Caminé sin rumbo, alejándome de las boutiques de lujo de la calle Serrano, cruzando el Paseo de la Castellana y adentrándome en barrios donde las fachadas no eran de mármol, sino de ladrillo visto y ropa tendida. Mis zapatos de suela de cuero resbalaban sobre el pavimento mojado. No sé cuánto caminé, quizás horas, hasta que mis piernas, debilitadas por la enfermedad, pidieron tregua en una pequeña plaza de un barrio obrero, tal vez por Vallecas o Usera.
Me senté en un banco de piedra, ignorando la humedad. Y allí estaba ella.
No era más que un bulto pequeño encogido contra la pared de una panadería, buscando el calor que escapaba de las rejillas de ventilación. El olor a pan recién hecho contrastaba cruelmente con su aspecto. Me acerqué. Tenía el pelo negro como el ala de un cuervo, enmarañado, y la cara manchada de hollín. Pero sus ojos… Dios mío, esos ojos negros y profundos me atravesaron el alma.

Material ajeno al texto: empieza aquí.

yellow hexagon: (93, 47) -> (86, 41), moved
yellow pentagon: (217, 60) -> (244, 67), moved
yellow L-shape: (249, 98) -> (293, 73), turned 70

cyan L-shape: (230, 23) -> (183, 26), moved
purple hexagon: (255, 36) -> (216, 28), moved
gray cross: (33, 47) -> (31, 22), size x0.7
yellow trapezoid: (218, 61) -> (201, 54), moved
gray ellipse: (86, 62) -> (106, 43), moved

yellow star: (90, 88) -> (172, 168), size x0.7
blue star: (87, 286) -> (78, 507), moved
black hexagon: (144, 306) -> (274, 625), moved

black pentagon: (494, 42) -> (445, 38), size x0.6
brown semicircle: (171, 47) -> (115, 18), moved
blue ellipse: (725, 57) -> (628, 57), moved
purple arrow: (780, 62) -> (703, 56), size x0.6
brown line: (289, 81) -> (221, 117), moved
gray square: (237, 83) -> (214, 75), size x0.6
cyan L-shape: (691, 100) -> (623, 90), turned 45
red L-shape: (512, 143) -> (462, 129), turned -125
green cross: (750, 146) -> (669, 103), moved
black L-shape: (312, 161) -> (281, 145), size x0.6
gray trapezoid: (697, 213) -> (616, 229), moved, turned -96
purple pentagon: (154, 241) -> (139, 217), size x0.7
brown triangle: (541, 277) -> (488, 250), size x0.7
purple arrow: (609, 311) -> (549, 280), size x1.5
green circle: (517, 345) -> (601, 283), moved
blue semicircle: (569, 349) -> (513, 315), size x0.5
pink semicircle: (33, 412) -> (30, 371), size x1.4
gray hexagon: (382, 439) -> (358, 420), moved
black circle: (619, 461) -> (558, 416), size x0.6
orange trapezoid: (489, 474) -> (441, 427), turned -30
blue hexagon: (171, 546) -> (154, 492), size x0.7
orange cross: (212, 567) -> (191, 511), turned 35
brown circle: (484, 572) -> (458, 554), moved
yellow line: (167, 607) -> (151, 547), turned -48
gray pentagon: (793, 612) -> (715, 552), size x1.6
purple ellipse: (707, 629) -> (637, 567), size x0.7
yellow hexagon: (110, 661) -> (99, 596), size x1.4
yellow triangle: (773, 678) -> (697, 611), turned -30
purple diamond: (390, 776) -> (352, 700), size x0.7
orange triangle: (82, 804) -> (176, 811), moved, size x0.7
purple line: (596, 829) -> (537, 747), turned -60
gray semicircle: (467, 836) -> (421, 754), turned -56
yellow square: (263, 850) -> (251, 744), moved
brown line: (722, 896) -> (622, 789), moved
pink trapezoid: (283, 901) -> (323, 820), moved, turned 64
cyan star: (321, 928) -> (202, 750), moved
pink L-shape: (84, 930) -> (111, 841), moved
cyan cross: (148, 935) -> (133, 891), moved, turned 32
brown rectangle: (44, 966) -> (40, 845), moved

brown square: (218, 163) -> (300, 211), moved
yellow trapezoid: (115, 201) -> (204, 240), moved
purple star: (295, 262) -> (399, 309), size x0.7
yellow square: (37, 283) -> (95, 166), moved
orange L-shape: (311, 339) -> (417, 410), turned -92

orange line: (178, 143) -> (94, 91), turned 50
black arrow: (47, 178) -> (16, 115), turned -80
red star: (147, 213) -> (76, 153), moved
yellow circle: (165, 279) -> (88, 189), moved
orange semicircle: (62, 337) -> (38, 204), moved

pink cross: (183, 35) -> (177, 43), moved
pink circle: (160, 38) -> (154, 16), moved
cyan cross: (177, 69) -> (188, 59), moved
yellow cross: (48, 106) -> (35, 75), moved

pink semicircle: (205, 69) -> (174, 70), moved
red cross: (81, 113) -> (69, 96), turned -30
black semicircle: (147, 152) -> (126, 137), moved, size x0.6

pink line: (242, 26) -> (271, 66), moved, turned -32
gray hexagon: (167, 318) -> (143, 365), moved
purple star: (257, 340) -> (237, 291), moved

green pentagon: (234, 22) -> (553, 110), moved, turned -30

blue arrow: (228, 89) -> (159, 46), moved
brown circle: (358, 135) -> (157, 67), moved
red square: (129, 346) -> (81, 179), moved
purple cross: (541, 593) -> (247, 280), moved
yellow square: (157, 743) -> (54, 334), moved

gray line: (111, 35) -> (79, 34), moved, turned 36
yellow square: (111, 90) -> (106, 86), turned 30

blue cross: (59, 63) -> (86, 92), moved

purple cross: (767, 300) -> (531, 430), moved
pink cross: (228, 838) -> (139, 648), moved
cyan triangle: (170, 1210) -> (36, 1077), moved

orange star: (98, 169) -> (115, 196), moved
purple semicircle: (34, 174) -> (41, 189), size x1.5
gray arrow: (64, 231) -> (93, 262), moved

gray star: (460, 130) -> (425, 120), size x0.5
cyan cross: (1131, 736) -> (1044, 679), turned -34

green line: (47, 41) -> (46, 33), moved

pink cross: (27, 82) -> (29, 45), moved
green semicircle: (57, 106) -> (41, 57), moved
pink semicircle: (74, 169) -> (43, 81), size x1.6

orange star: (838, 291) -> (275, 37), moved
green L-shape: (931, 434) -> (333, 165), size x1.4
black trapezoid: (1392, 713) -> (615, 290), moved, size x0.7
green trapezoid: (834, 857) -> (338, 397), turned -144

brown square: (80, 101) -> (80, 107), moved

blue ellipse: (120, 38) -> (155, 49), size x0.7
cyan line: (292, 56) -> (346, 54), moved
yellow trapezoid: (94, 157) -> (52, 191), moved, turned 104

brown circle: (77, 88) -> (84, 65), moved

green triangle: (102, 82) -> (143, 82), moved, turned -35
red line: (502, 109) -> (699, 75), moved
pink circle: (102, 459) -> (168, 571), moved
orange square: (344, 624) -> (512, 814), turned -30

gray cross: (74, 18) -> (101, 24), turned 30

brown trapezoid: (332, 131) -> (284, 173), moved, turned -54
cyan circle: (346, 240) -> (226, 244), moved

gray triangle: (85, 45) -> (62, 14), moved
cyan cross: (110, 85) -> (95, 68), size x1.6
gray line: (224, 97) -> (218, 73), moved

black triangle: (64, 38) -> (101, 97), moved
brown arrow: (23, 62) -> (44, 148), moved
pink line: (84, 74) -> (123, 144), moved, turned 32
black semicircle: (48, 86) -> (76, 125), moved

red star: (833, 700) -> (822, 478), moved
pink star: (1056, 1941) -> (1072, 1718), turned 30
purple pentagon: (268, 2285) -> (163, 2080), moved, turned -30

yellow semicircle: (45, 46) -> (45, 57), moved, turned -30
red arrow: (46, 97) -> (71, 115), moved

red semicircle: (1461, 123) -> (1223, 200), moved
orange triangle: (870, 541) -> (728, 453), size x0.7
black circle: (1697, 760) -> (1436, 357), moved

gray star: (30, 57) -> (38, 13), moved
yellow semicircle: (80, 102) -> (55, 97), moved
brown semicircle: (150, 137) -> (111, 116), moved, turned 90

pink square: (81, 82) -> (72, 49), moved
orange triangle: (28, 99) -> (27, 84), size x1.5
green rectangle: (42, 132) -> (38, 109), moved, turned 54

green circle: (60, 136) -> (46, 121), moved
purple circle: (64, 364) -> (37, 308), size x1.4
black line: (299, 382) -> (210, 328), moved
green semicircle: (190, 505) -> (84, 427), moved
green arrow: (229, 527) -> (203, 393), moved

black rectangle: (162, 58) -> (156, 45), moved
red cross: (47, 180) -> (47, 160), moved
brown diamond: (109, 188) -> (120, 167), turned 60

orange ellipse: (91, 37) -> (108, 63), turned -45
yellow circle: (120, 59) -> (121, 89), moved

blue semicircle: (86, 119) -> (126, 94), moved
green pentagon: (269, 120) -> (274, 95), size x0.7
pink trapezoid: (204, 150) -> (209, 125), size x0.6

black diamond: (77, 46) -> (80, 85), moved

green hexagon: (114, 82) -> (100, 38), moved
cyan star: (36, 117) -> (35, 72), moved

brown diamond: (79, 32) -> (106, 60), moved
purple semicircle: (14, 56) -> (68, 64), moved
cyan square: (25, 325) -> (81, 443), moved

—¿Tienes hambre? —le pregunté. Mi voz sonaba extraña, desacostumbrada a la amabilidad. La niña asintió levemente, sin dejar de mirarme con desconfianza. —¿Y tus padres? —No tengo —susurró. Su acento era local, madrileño castizo. —¿Nadie? ¿Abuelos? ¿Tíos? —Nadie. Estoy sola
Esa palabra, sola, resonó en la plaza vacía y rebotó dentro de mí. Yo estaba rodeado de empleados, socios y abogados, pero estaba más solo que esa niña. —Yo también —confesé, sentándome a su lado en el suelo sucio—. Me llamo Eduardo. —Valeria.
Compré dos bocadillos de jamón y dos zumos en la panadería. Nos los comimos en silencio. Verla comer, con esa urgencia, con ese miedo a que la comida desapareciera, me rompió algo por dentro. Y entonces, la locura. O la lucidez extrema de quien no tiene nada que perder.